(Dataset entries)
____________

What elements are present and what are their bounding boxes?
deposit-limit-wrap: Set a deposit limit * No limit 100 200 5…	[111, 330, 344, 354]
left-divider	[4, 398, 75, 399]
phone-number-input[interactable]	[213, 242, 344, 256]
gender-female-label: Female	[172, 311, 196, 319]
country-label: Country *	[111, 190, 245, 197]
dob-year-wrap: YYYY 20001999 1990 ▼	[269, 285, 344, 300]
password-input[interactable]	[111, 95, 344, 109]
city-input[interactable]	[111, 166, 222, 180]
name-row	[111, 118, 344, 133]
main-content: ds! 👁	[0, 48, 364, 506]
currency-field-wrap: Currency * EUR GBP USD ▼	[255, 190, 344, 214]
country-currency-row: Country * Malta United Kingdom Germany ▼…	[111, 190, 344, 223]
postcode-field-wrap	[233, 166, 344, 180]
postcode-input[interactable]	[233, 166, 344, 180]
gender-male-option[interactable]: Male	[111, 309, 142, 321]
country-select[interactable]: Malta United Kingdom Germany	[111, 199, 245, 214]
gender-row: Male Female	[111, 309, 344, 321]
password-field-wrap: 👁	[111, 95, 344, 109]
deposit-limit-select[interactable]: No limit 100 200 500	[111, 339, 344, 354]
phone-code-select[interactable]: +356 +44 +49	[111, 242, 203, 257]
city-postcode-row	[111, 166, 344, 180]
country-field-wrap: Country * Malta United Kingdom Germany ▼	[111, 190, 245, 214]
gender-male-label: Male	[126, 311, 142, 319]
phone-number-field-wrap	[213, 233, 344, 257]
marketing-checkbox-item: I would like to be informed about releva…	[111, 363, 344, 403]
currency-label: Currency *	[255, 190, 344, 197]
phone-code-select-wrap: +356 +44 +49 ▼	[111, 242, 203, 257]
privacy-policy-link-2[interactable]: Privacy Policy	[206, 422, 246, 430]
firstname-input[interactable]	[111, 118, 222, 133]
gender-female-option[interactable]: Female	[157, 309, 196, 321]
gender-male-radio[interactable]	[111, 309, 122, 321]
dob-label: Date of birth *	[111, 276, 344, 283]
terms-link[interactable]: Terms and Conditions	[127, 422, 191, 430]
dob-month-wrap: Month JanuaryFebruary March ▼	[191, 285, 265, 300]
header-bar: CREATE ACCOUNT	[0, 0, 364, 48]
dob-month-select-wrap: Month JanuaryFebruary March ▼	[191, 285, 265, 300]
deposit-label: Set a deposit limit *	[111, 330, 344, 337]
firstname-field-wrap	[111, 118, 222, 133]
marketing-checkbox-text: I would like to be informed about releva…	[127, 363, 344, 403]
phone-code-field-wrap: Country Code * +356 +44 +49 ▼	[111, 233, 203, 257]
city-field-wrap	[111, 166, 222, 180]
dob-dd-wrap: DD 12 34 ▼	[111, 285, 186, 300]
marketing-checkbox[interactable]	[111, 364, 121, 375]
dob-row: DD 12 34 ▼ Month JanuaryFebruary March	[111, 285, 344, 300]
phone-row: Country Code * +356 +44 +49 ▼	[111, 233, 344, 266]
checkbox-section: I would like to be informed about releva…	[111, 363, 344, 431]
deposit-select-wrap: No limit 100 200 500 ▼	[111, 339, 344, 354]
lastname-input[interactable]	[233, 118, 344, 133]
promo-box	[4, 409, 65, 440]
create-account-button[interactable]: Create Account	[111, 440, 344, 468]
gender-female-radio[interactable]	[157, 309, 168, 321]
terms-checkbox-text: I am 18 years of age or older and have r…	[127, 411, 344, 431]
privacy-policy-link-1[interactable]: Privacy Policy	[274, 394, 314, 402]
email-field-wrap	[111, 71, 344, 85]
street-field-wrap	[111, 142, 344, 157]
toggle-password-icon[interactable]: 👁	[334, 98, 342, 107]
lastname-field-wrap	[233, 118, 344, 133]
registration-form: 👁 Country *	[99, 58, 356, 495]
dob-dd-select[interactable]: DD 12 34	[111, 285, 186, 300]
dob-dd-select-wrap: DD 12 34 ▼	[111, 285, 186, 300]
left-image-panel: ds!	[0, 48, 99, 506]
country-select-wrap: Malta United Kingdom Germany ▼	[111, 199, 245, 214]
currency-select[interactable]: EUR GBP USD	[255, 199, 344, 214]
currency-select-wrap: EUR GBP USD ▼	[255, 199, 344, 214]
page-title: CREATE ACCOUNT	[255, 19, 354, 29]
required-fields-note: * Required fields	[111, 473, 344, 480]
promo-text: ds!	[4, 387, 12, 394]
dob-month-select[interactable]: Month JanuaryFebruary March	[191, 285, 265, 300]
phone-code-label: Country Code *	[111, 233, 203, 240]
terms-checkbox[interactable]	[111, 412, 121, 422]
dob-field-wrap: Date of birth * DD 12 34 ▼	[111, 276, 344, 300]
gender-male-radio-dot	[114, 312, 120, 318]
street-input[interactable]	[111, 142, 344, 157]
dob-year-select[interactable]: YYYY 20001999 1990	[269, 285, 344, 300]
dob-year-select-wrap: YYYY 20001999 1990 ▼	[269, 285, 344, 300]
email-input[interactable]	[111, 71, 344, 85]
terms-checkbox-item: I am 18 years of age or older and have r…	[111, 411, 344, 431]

____________

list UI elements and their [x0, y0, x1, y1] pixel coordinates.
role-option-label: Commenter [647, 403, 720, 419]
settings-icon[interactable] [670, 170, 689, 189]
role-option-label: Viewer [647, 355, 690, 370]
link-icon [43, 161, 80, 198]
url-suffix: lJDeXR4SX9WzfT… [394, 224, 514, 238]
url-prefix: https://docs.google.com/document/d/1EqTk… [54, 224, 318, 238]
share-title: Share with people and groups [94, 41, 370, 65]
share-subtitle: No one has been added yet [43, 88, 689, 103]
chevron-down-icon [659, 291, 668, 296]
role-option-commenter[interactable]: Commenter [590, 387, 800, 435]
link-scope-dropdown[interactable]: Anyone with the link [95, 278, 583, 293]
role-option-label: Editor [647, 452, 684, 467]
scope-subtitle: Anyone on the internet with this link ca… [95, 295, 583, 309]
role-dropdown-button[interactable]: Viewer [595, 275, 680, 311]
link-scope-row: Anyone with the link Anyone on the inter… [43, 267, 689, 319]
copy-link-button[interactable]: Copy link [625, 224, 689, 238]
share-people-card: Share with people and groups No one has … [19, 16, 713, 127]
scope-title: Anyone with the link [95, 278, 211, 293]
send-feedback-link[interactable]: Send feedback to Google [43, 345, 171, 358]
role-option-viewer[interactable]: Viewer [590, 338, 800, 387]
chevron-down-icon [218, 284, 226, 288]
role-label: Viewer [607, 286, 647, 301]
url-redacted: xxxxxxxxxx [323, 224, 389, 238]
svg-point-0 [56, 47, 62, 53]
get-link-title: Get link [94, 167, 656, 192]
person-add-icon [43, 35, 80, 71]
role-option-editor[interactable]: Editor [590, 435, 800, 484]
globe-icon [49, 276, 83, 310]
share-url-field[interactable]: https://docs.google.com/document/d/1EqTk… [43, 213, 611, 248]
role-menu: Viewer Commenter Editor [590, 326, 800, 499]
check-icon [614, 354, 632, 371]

____________

▸ REQUIRED WORK
Using the records above, count the lines that hold the string "birth", and give back only the result.

▸ OUTPUT OF THE EXERCISE
2